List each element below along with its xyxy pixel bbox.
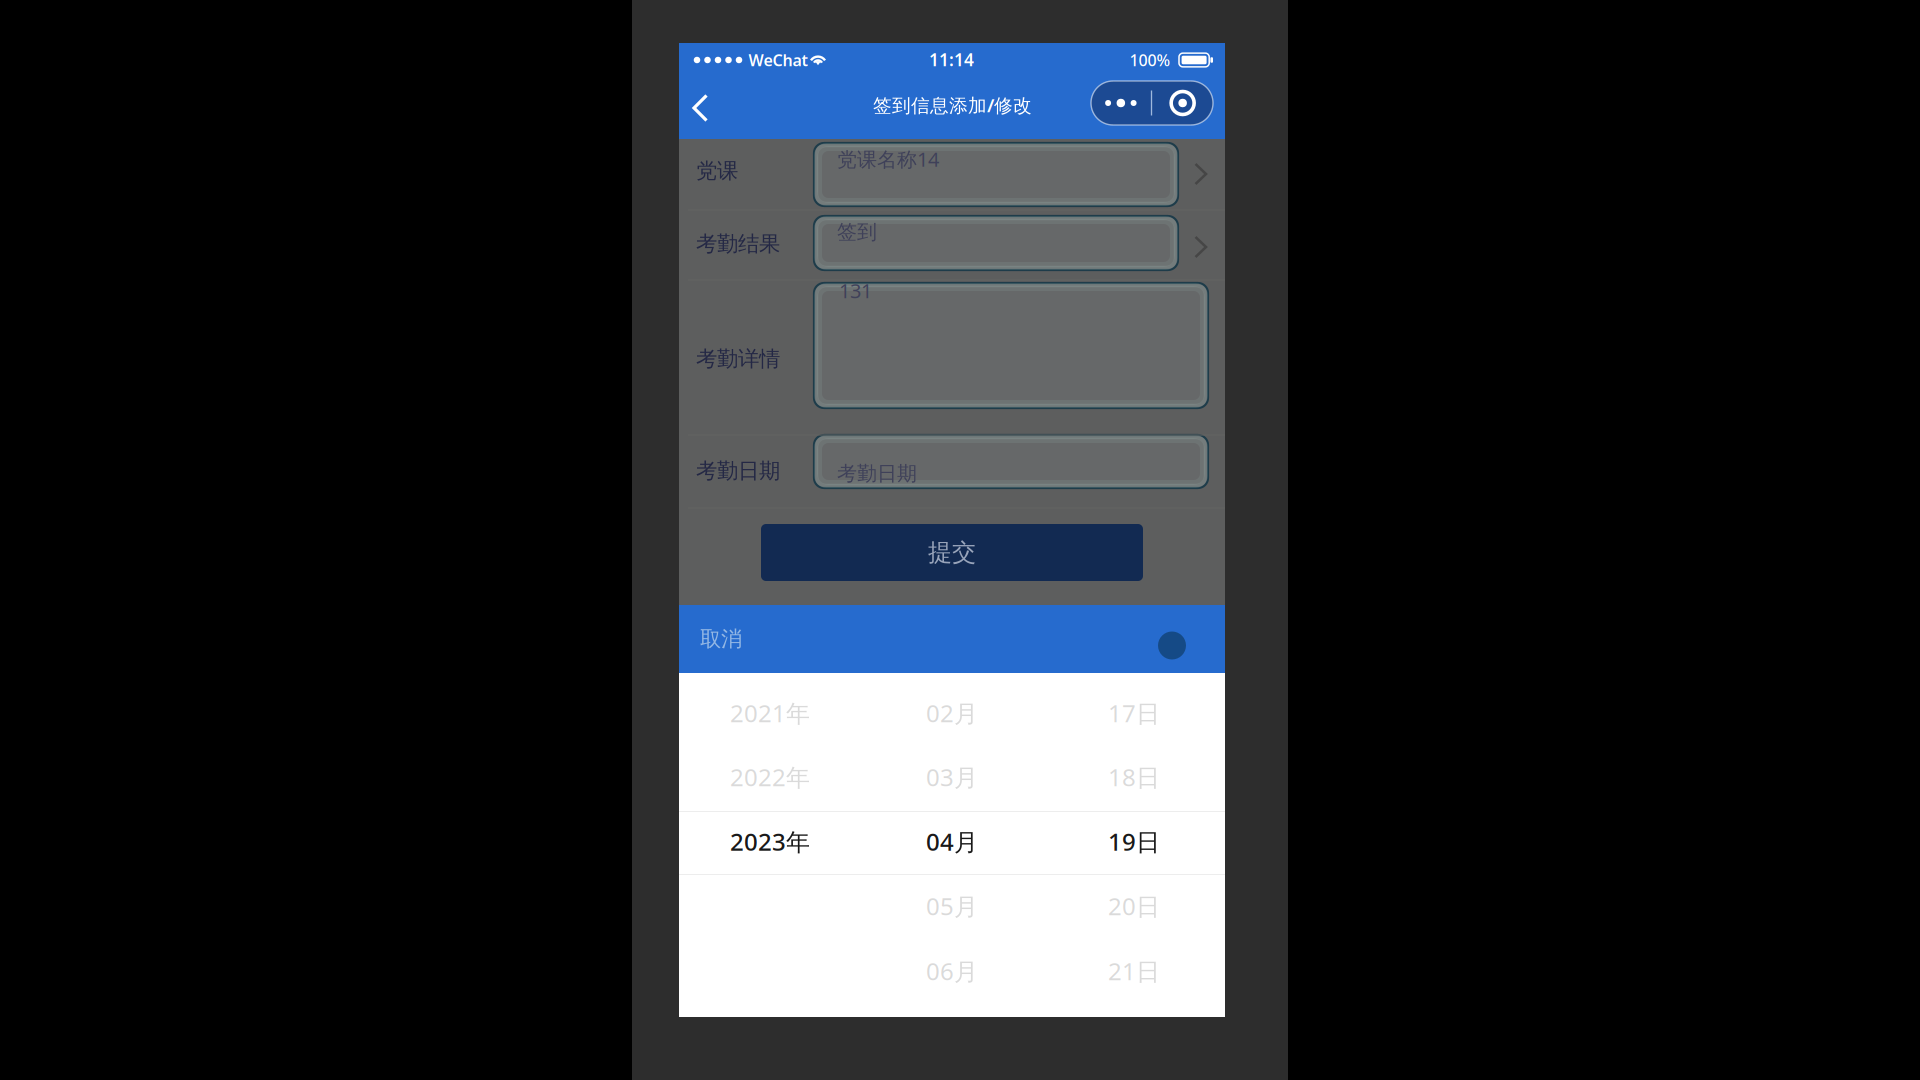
staticText: 03月 bbox=[926, 761, 978, 793]
staticText: 2023年 bbox=[730, 826, 810, 858]
button[interactable]: 党课 bbox=[814, 143, 1178, 206]
button[interactable]: 考勤详情 bbox=[814, 283, 1208, 408]
staticText: 06月 bbox=[926, 955, 978, 987]
staticText: 考勤详情 bbox=[696, 346, 780, 372]
button[interactable]: Close mini program bbox=[1152, 81, 1213, 125]
button[interactable]: 考勤结果 bbox=[814, 216, 1178, 270]
button[interactable]: Back bbox=[678, 82, 724, 134]
button[interactable]: Confirm bbox=[1149, 622, 1195, 668]
staticText: 2021年 bbox=[730, 697, 810, 729]
staticText: 21日 bbox=[1108, 955, 1160, 987]
staticText: 18日 bbox=[1108, 761, 1160, 793]
staticText: 04月 bbox=[926, 826, 978, 858]
staticText: 20日 bbox=[1108, 890, 1160, 922]
staticText: 签到 bbox=[837, 220, 877, 244]
staticText: 17日 bbox=[1108, 697, 1160, 729]
button[interactable]: 考勤日期 bbox=[814, 435, 1208, 488]
staticText: 提交 bbox=[928, 538, 976, 567]
button[interactable]: More bbox=[1091, 81, 1151, 125]
staticText: 05月 bbox=[926, 890, 978, 922]
staticText: 取消 bbox=[700, 626, 742, 652]
staticText: 2022年 bbox=[730, 761, 810, 793]
staticText: 签到信息添加/修改 bbox=[873, 93, 1032, 117]
staticText: 考勤日期 bbox=[696, 458, 780, 484]
staticText: 考勤日期 bbox=[837, 461, 917, 486]
staticText: 11:14 bbox=[929, 48, 974, 71]
button[interactable]: 提交 bbox=[761, 524, 1143, 581]
button[interactable]: Choose 党课 bbox=[1184, 152, 1218, 196]
button[interactable]: Choose 考勤结果 bbox=[1184, 225, 1218, 269]
button[interactable]: 取消 bbox=[700, 613, 772, 665]
staticText: 党课名称14 bbox=[837, 146, 939, 172]
staticText: WeChat bbox=[748, 49, 808, 71]
staticText: 100% bbox=[1130, 49, 1170, 71]
staticText: 考勤结果 bbox=[696, 231, 780, 257]
staticText: 19日 bbox=[1108, 826, 1160, 858]
staticText: 131 bbox=[839, 277, 872, 304]
staticText: 02月 bbox=[926, 697, 978, 729]
staticText: 党课 bbox=[696, 158, 738, 184]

════

▶ **What you are asked to do**: Copy out, in full, each line above that has the word "interactable" in it.

▶ **Exercise solution**:
button[interactable]: 党课 bbox=[814, 143, 1178, 206]
button[interactable]: 考勤详情 bbox=[814, 283, 1208, 408]
button[interactable]: Close mini program bbox=[1152, 81, 1213, 125]
button[interactable]: 考勤结果 bbox=[814, 216, 1178, 270]
button[interactable]: Back bbox=[678, 82, 724, 134]
button[interactable]: Confirm bbox=[1149, 622, 1195, 668]
button[interactable]: 考勤日期 bbox=[814, 435, 1208, 488]
button[interactable]: More bbox=[1091, 81, 1151, 125]
button[interactable]: 提交 bbox=[761, 524, 1143, 581]
button[interactable]: Choose 党课 bbox=[1184, 152, 1218, 196]
button[interactable]: Choose 考勤结果 bbox=[1184, 225, 1218, 269]
button[interactable]: 取消 bbox=[700, 613, 772, 665]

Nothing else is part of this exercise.